Long Jian tertawa pelan dan menarik pedang paksa dari genggaman Li Jihyun. Membuat goresan ditangan gadis itu kian melebar. Tapi Long Jian tak peduli dan berbalik. "Kita pergi sekarang," ujarnya dingin lalu melangkah pergi.
__ADS_1
Kasim Bo dan Zhang Liu bergerak cepat meninggalkan kediaman Gong. Mereka tidak mau terlibat masalah lagi. Sementara Long Jian tersenyum tipis. Dia sudah menaiki kereta kuda terlebih dulu. Tangannya merogoh saku hanfu dan mengeluarkan gumpalan kertas. "Zhang Liu," ujar Long Jian sebelum kereta kuda berangkat. Zhang Liu yang hendak menaiki kuda pun urung. Dia mendekati kereta kuda tempat Long Jian berada. "Selidiki siapa pengirim surat ini," titahnya mengulurkan gumpalan kertas dari jendela. Zhang Liu mengangguk patuh dan menerima kertas itu.
"Baik yang mulia," sahutnya memasukkan gumpalan kertas itu disaku hanfunya.
"Sekarang kita berangkat," ujar Long Jian menutup tirai kereta kuda. Kereta pun langsung berangkat membelah jalanan kota. Zhang Liu dan prajurit istana mengikuti dari belakang.
Kenapa yang mulia menyuruhku menyelidiki surat ini? Apa ada hubungannya dengan masalah selir agung? batin Zhang Liu penasaran. Sebaiknya kuselidiki setelah sampai di istana, batinnya mengeratkan pegangan pelana.
...
"Maafkan saya yang mulia selir agung," pinta Gong Jihon bersujud. Tapi gadis itu diam dan tak bergeming. Dia masih memeluk kepala Yona. Gadis itu terpukul menyaksikan kematian dayang yang dianggap sebagai saudaranya sendiri. Lagi dan lagi dia ditinggalkan oleh orang yang dicintainya. Perasaan frustasi membuatnya termenung.
"Paman apakah aku tak pantas merasakan cinta?" gumamnya yang terdengar oleh Gong Jihon dan Gong Heng. Suara batuk pemuda itu mengalihkan atensi Li Jihyun.

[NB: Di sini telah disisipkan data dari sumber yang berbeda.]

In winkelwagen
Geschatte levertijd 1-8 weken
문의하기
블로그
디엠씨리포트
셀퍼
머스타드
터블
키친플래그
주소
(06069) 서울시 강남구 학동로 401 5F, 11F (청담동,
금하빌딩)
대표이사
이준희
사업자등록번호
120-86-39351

Mata mereka saling bertatapan. Meski tak ada air mata yang keluar tapi tatapan sayu gadis itu membuat siapapun bisa merasakan perasaan pilu. Sejak dia dilahirkan ibunya meninggal dunia. Lalu saat usianya 17 tahun keluarganya tewas di medan perang. Bahkan orang disekitarnya pun habis dibantai kaisar baru. Hanya ada satu dua orang yang bertahan dan membentuk faksi barat. Dia pun menjadi tawanan kaisar akibat kekalahan perang sekaligus jaminan rakyat dan sisa bangsawan di kekaisaran.

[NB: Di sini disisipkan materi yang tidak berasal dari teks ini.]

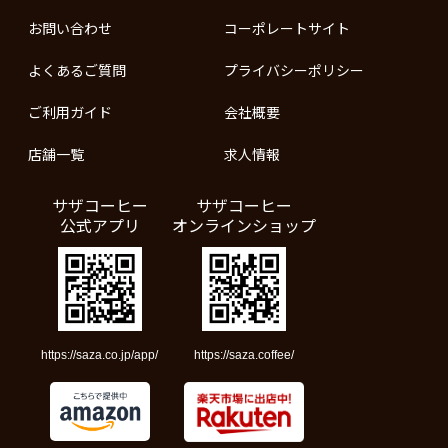
お問い合わせ
コーポレートサイト
よくあるご質問
プライバシーポリシー
ご利用ガイド
会社概要
店舗一覧
求人情報
サザコーヒー
サザコーヒー
公式アプリ
オンラインショップ
https://saza.co.jp/app/
https://saza.coffee/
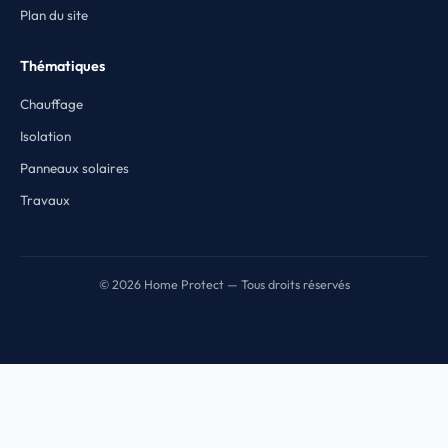
Plan du site
Thématiques
Chauffage
Isolation
Panneaux solaires
Travaux
© 2026 Home Protect — Tous droits réservés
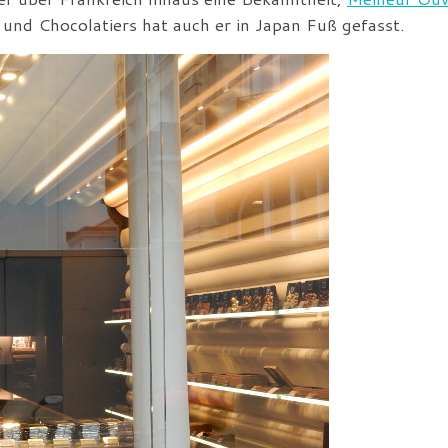
s und Chocolatiers hat auch er in Japan Fuß gefasst.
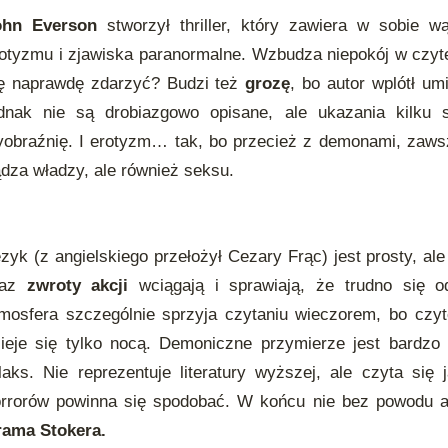
ohn Everson
stworzył thriller, który zawiera w sobie wą
otyzmu i zjawiska paranormalne. Wzbudza niepokój w czyt
ę naprawdę zdarzyć? Budzi też
grozę
, bo autor wplótł umi
ednak nie są drobiazgowo opisane, ale ukazania kilku
obraźnię. I erotyzm… tak, bo przecież z demonami, zawsz
dza władzy, ale również seksu.
zyk (z angielskiego przełożył Cezary Frąc) jest prosty, al
raz
zwroty akcji
wciągają i sprawiają, że trudno się od
mosfera szczególnie sprzyja czytaniu wieczorem, bo czyt
ieje się tylko nocą. Demoniczne przymierze jest bardzo 
laks. Nie reprezentuje literatury wyższej, ale czyta się
rrorów powinna się spodobać. W końcu nie bez powodu a
rama Stokera.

Gong Heng menghela napas berat. Tekanan yang dialami Li Jihyun lebih berat dari yang dikira. Dia harus bertahan hidup sendirian di istana yang dingin dan suram. Apalagi setelah kematian dayang pribadinya. Pasti itu bukanlah sesuatu yang mudah untuk dilewati. Gong Heng mengerti perasaan yang dialami Li Jihyun.
"Selir agung semua orang menyayangi anda. Anda tidak boleh terus terpuruk. Lepaskan dia. Dia sudah pergi yang mulia. Anda tidak bisa terus menahannya seperti ini," ucap Gong Heng lembut diiringi suara batuk. Li Jihyun beralih menatap kepala Yona dipangkuannya.